|Anne, Will and Abby at Disney World|
Early this morning Anne and I were sitting on our porch talking about the past. One topic in particular was in dealing with child discipline. I am always amazed on how Anne responds to our children when they are upset or when they want something that they shouldn’t have. Instead of saying, “No, you cannot have this!” I see her giving them alternatives instead. Not choices like, “If you don’t do this, I am going to send you to your room!” Rather, she sits either child down and says to them, “Abby/Will, by you doing it this way, it will bring you into harm’s way and I don’t want you to get hurt. How about you looking at it this way instead, or you can choose this other option.” Either direction the child chooses, it is still Abby or Will making that choice. I have watched Anne endlessly working with our children and I have learned much from her.
|Abby's favorite flower.|
By seeking to go this path for Abby and Will, Anne is not taking away their independence; she is giving them choices that they are making for themselves, choices that fall within the boundaries that we set for them. By allowing the child to make their own decision (within the parameters that you set), it teaches them to think for themselves and establishes a good relationship between parent and child. `
As a school administrator in working with professional teachers in a particular school district that I had the privilege to be apart of, we set up grade level teacher teams for each individual grade. Each team had a team leader and the team leaders met with me once a month, or earlier when needed. Each grade level team set their own policies that they themselves established (within the parameters of the district guidelines). When it came to the school as a whole, each team leader met with me and we worked on establishing an equitable policy school wide. The point being is that power was shared with the teachers in setting policies that affected themselves and their students. In other words, they felt empowered and included in the decision making process.

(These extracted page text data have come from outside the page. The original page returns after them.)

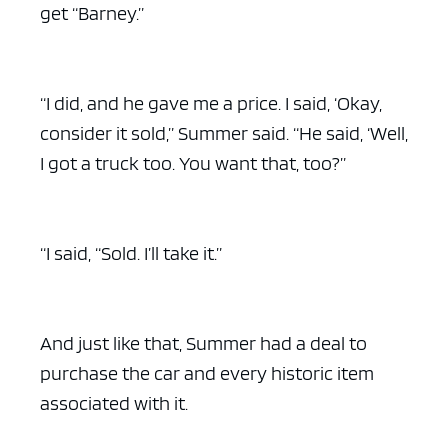
get “Barney.”
“I did, and he gave me a price. I said, ‘Okay,
consider it sold,” Summer said. “He said, ‘Well,
I got a truck too. You want that, too?”
“I said, “Sold. I’ll take it.”
And just like that, Summer had a deal to
purchase the car and every historic item
associated with it.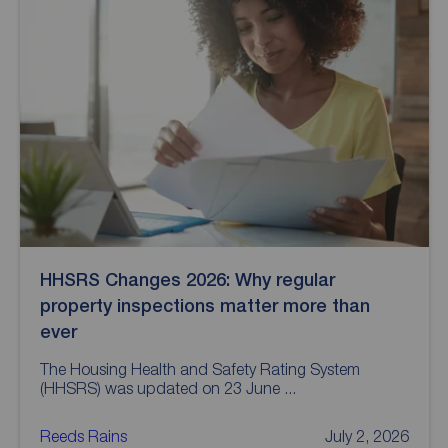
HHSRS Changes 2026: Why regular
property inspections matter more than
ever
The Housing Health and Safety Rating System
(HHSRS) was updated on 23 June ...
Reeds Rains
July 2, 2026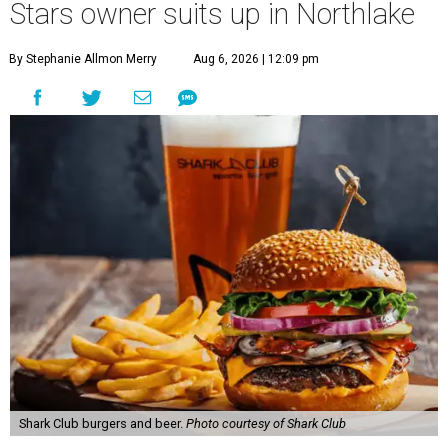
Stars owner suits up in Northlake
By Stephanie Allmon Merry
Aug 6, 2026 | 12:09 pm
Shark Club burgers and beer.
Photo courtesy of Shark Club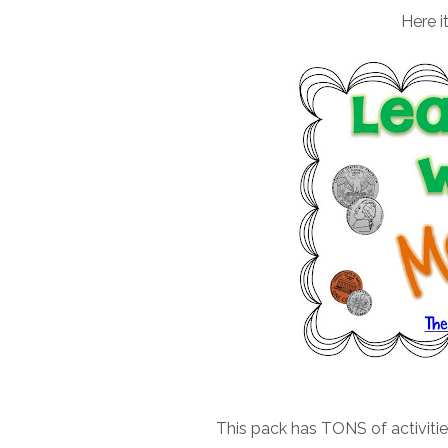
Here i
This pack has TONS of activiti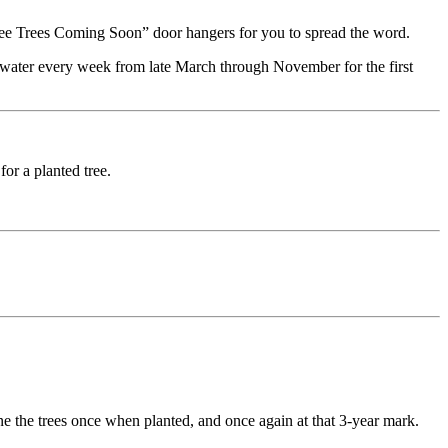
“Free Trees Coming Soon” door hangers for you to spread the word.
 water every week from late March through November for the first
or a planted tree.
rune the trees once when planted, and once again at that 3-year mark.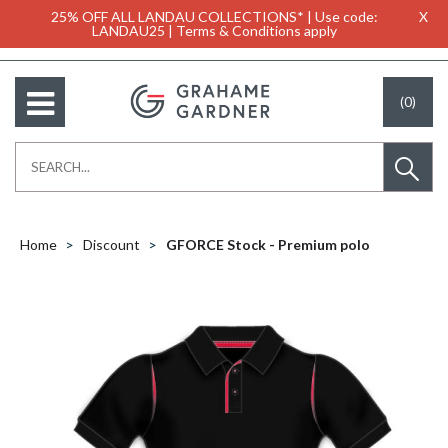
25% OFF ALL LANDAU COLLECTIONS* | Use code:
X
LANDAU25 | Terms & Conditions apply
(0)
Home
Discount
GFORCE Stock - Premium polo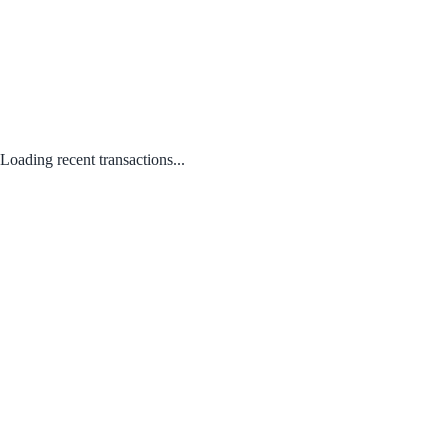
Loading recent transactions...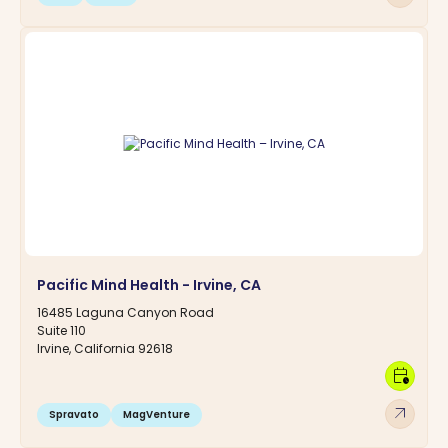
Pacific Mind Health - Irvine, CA
16485 Laguna Canyon Road
Suite 110
Irvine, California 92618
calendar_clock
arrow_outward
Spravato
MagVenture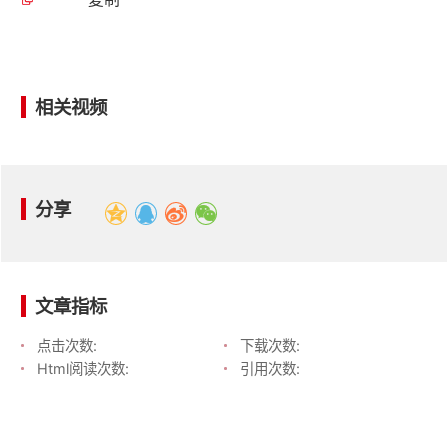
相关视频
分享
文章指标
点击次数:
下载次数:
Html阅读次数:
引用次数: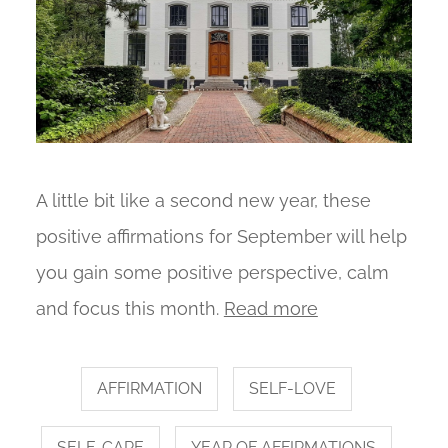
A little bit like a second new year, these
positive affirmations for September will help
you gain some positive perspective, calm
and focus this month.
Read more
AFFIRMATION
SELF-LOVE
SELF-CARE
YEAR OF AFFIRMATIONS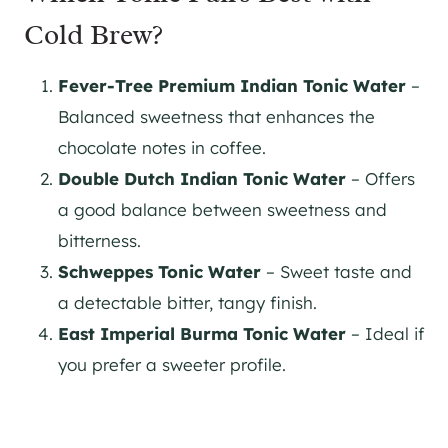
Cold Brew?
Fever-Tree Premium Indian Tonic Water
–
Balanced sweetness that enhances the
chocolate notes in coffee​.
Double Dutch Indian Tonic Water
– Offers
a good balance between sweetness and
bitterness​.
Schweppes Tonic Water
– Sweet taste and
a detectable bitter, tangy finish.
East Imperial Burma Tonic Water
– Ideal if
you prefer a sweeter profile​.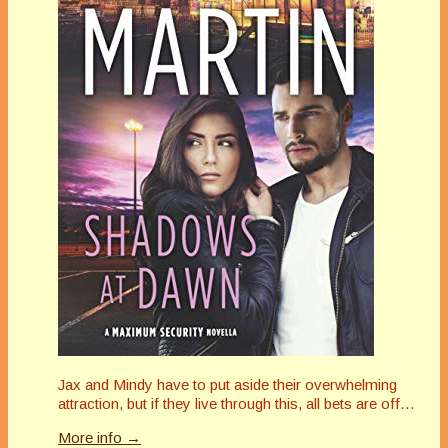
Jax and Mindy have to put aside their overwhelming
attraction, but if they live through this, all bets are off…
More info →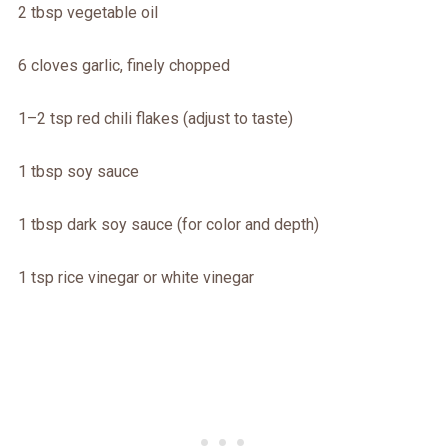
2 tbsp vegetable oil
6 cloves garlic, finely chopped
1–2 tsp red chili flakes (adjust to taste)
1 tbsp soy sauce
1 tbsp dark soy sauce (for color and depth)
1 tsp rice vinegar or white vinegar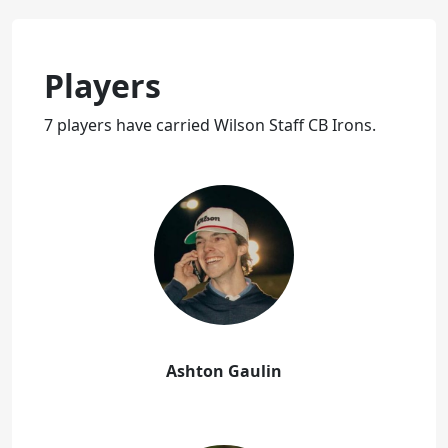
Players
7 players have carried Wilson Staff CB Irons.
Ashton Gaulin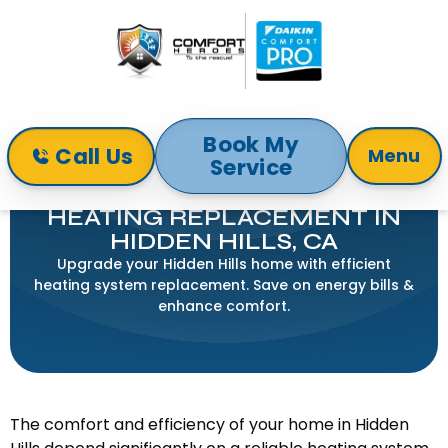
Book My
Call Us
Menu
Service
Home
Heating
Heating Replacement in Hidden Hills, CA
HEATING REPLACEMENT IN
HIDDEN HILLS, CA
Upgrade your Hidden Hills home with efficient
heating system replacement. Save on energy bills &
enhance comfort.
The comfort and efficiency of your home in Hidden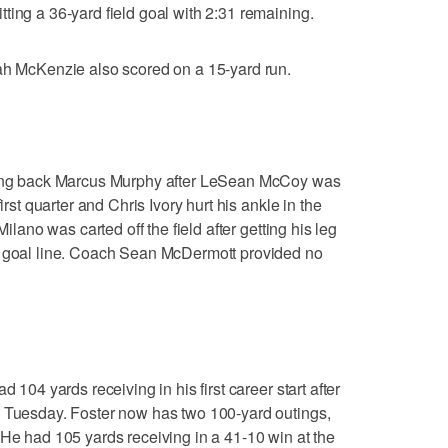
ting a 36-yard field goal with 2:31 remaining.
iah McKenzie also scored on a 15-yard run.
nning back Marcus Murphy after LeSean McCoy was
irst quarter and Chris Ivory hurt his ankle in the
Milano was carted off the field after getting his leg
e goal line. Coach Sean McDermott provided no
d 104 yards receiving in his first career start after
n Tuesday. Foster now has two 100-yard outings,
 He had 105 yards receiving in a 41-10 win at the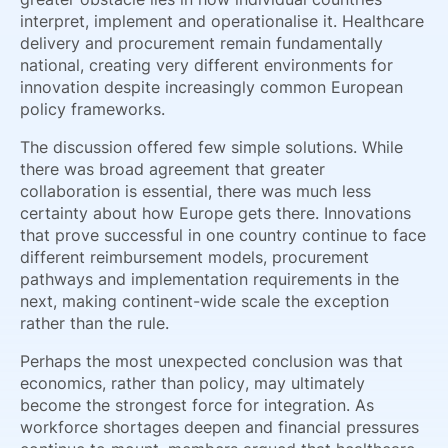
interpret, implement and operationalise it. Healthcare
delivery and procurement remain fundamentally
national, creating very different environments for
innovation despite increasingly common European
policy frameworks.
The discussion offered few simple solutions. While
there was broad agreement that greater
collaboration is essential, there was much less
certainty about how Europe gets there. Innovations
that prove successful in one country continue to face
different reimbursement models, procurement
pathways and implementation requirements in the
next, making continent-wide scale the exception
rather than the rule.
Perhaps the most unexpected conclusion was that
economics, rather than policy, may ultimately
become the strongest force for integration. As
workforce shortages deepen and financial pressures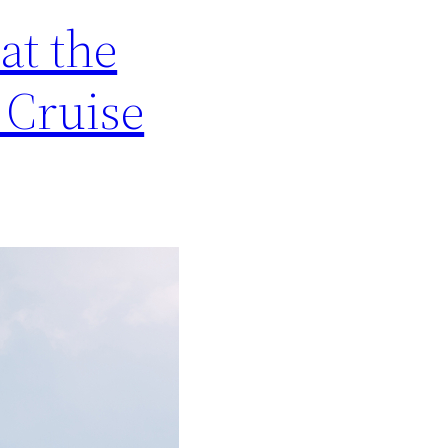
at the
 Cruise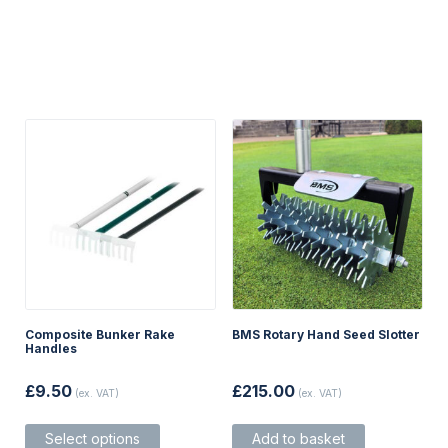
Composite Bunker Rake
BMS Rotary Hand Seed Slotter
Handles
£
9.50
£
215.00
(ex. VAT)
(ex. VAT)
This
Select options
Add to basket
product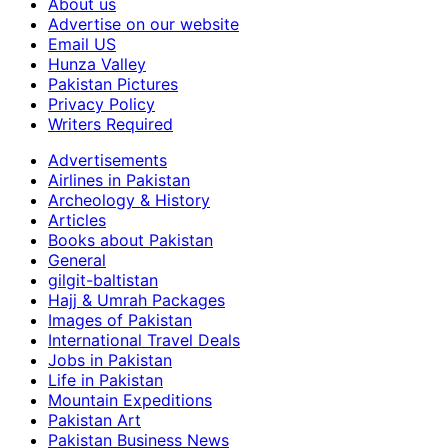
About us
Advertise on our website
Email US
Hunza Valley
Pakistan Pictures
Privacy Policy
Writers Required
Advertisements
Airlines in Pakistan
Archeology & History
Articles
Books about Pakistan
General
gilgit-baltistan
Hajj & Umrah Packages
Images of Pakistan
International Travel Deals
Jobs in Pakistan
Life in Pakistan
Mountain Expeditions
Pakistan Art
Pakistan Business News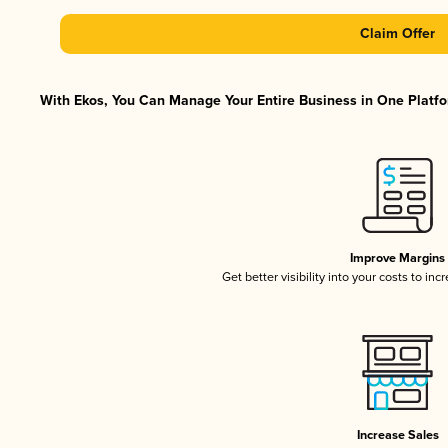
Claim Offer
With Ekos, You Can Manage Your Entire Business in One Platfor
Improve Margins
Get better visibility into your costs to in
Increase Sales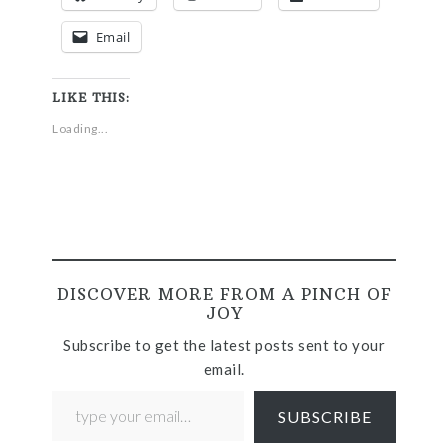
Email
LIKE THIS:
Loading...
DISCOVER MORE FROM A PINCH OF
JOY
Subscribe to get the latest posts sent to your
email.
SUBSCRIBE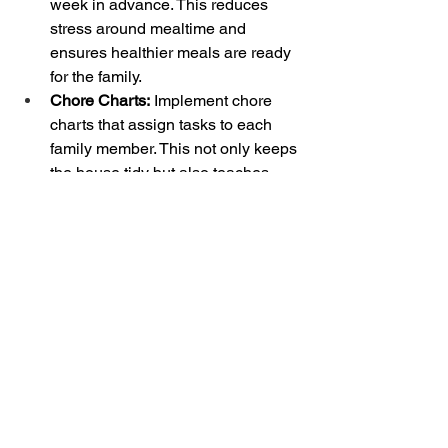
week in advance. This reduces 
stress around mealtime and 
ensures healthier meals are ready 
for the family.
Chore Charts:
 Implement chore 
charts that assign tasks to each 
family member. This not only keeps 
the house tidy but also teaches 
children the importance of 
responsibility and teamwork.
By implementing these organizing 
strategies, you can create a more 
efficient, stress-free environment for 
your family. Remember, the goal is to 
simplify and streamline processes to 
make life easier for everyone. Happy 
organizing!
Thank you for joining us for this month 
of the Eye For It Organizing Blog! We 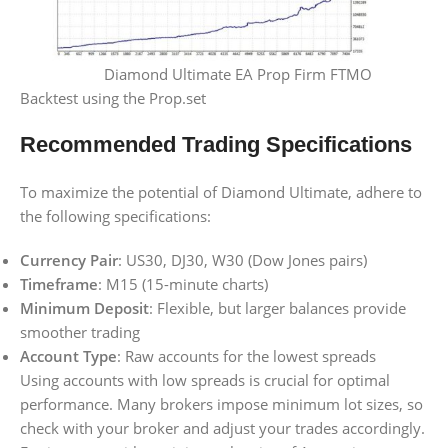
Diamond Ultimate EA Prop Firm FTMO
Backtest using the Prop.set
Recommended Trading Specifications
To maximize the potential of Diamond Ultimate, adhere to
the following specifications:
Currency Pair
: US30, DJ30, W30 (Dow Jones pairs)
Timeframe
: M15 (15-minute charts)
Minimum Deposit
: Flexible, but larger balances provide
smoother trading
Account Type
: Raw accounts for the lowest spreads
Using accounts with low spreads is crucial for optimal
performance. Many brokers impose minimum lot sizes, so
check with your broker and adjust your trades accordingly.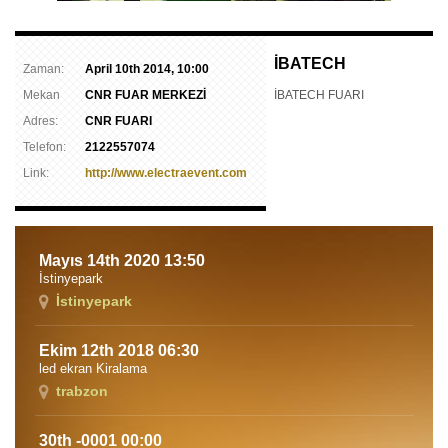
İBATECH
Zaman:
April 10th 2014, 10:00
Mekan
CNR FUAR MERKEZİ
İBATECH FUARI
Adres:
CNR FUARI
Telefon:
2122557074
Link:
http://www.electraevent.com
Mayıs 14th 2020 13:50
İstinyepark
İstinyepark
Ekim 12th 2018 06:30
led ekran Kiralama
trabzon
30th -0001 00:00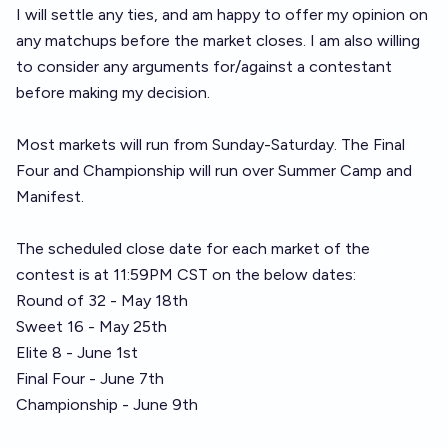
I will settle any ties, and am happy to offer my opinion on
any matchups before the market closes. I am also willing
to consider any arguments for/against a contestant
before making my decision.
Most markets will run from Sunday-Saturday. The Final
Four and Championship will run over Summer Camp and
Manifest.
The scheduled close date for each market of the
contest is at 11:59PM CST on the below dates:
Round of 32 - May 18th
Sweet 16 - May 25th
Elite 8 - June 1st
Final Four - June 7th
Championship - June 9th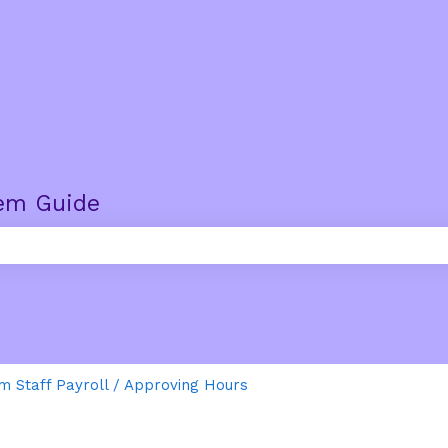
em Guide
e search field is empty.
m Staff Payroll / Approving Hours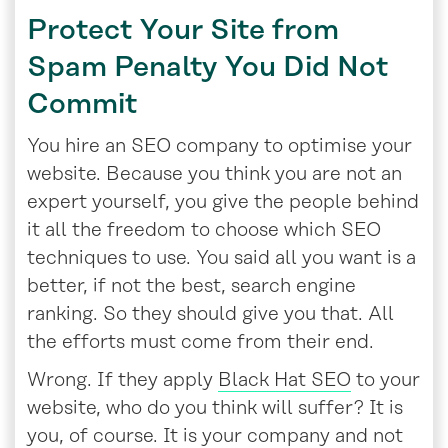
Protect Your Site from
Spam Penalty You Did Not
Commit
You hire an SEO company to optimise your
website. Because you think you are not an
expert yourself, you give the people behind
it all the freedom to choose which SEO
techniques to use. You said all you want is a
better, if not the best, search engine
ranking. So they should give you that. All
the efforts must come from their end.
Wrong. If they apply
Black Hat SEO
to your
website, who do you think will suffer? It is
you, of course. It is your company and not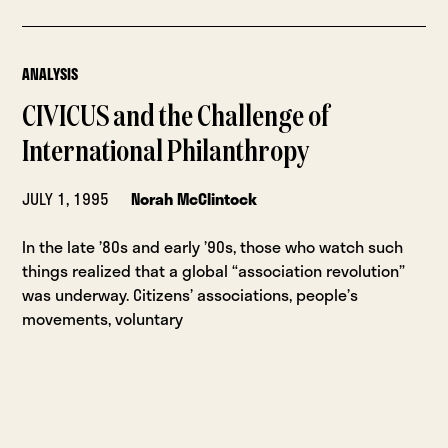
ANALYSIS
CIVICUS and the Challenge of
International Philanthropy
JULY 1, 1995
Norah McClintock
In the late ’80s and early ’90s, those who watch such
things realized that a global “association revolution”
was underway. Citizens’ associations, people’s
movements, voluntary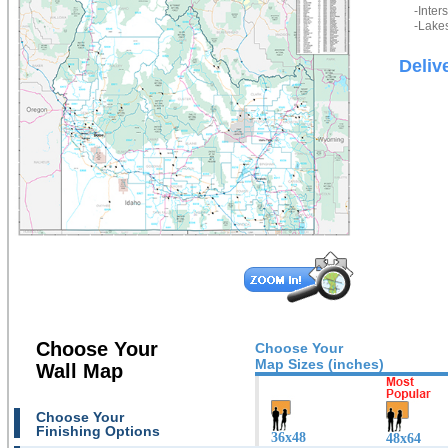
-Inter
-Lakes
Deliv
Choose Your
Choose Your
Map Sizes (inches)
Wall Map
Choose Your
Finishing Options
36x48
48x64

|God's Angels Painting our Sunrise|
Children and adults are alike in many ways. Our need for being allowed to make choices does not change as we grow older, but in some work environments, unfortunately that right is taken away. In looking at our world as adults, it then makes sense for us to translate this into seeing how children also want to be able to make good choices as well. It is a part of growing up that we become more independent. I remember my dad saying to me when I was about to graduate from high school. He said, “Son, I believe that when a child reaches your age, he should be able to make his own choices at this point. If that is not the case, then I have not done a very good job.” Dad was right in that growing up is a series of letting go for parents, and allowing our children to experience gradual independence by making good choices. There is an innate predisposition for children to want to be independent. As a parent we do this in increments as a child matures, so that by the time a child is 18, they are ready to leave the nest and establish their own lives.
|Our fairy meadow.|
Have a great week with your children!
Household tip: I have found that when repairing tiles from countertops or bathrooms, sometimes it works for me in using PL400 glue. This saves time in not having to buy a full bag of adhesive and mix that portion up for such a small job. Note: Make sure you have good ventilation when doing the repair work.